#### TASK TO CARRY OUT
In your copy, include every line of the records exactly and no picture at all.

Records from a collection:
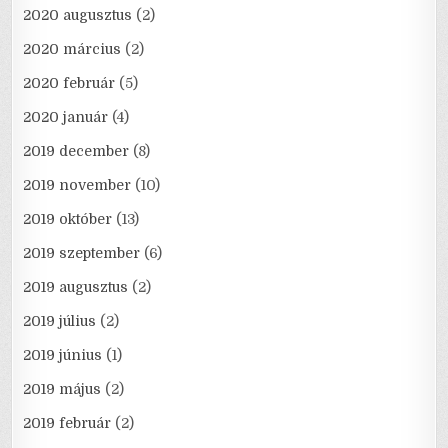
2020 augusztus
(2)
2020 március
(2)
2020 február
(5)
2020 január
(4)
2019 december
(8)
2019 november
(10)
2019 október
(13)
2019 szeptember
(6)
2019 augusztus
(2)
2019 július
(2)
2019 június
(1)
2019 május
(2)
2019 február
(2)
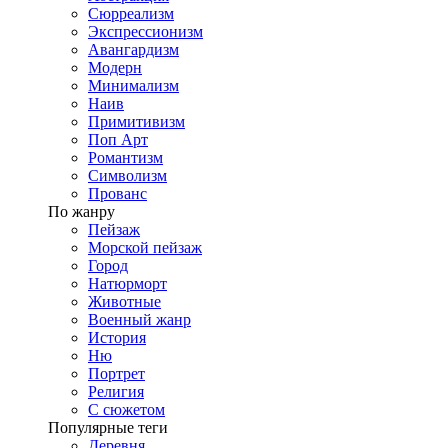
Сюрреализм
Экспрессионизм
Авангардизм
Модерн
Минимализм
Наив
Примитивизм
Поп Арт
Романтизм
Символизм
Прованс
По жанру
Пейзаж
Морской пейзаж
Город
Натюрморт
Животные
Военный жанр
История
Ню
Портрет
Религия
С сюжетом
Популярные теги
Деревня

#### ANSWER TO THIS PROBLEM
2020 augusztus
(2)
2020 március
(2)
2020 február
(5)
2020 január
(4)
2019 december
(8)
2019 november
(10)
2019 október
(13)
2019 szeptember
(6)
2019 augusztus
(2)
2019 július
(2)
2019 június
(1)
2019 május
(2)
2019 február
(2)
Сюрреализм
Экспрессионизм
Авангардизм
Модерн
Минимализм
Наив
Примитивизм
Поп Арт
Романтизм
Символизм
Прованс
По жанру
Пейзаж
Морской пейзаж
Город
Натюрморт
Животные
Военный жанр
История
Ню
Портрет
Религия
С сюжетом
Популярные теги
Деревня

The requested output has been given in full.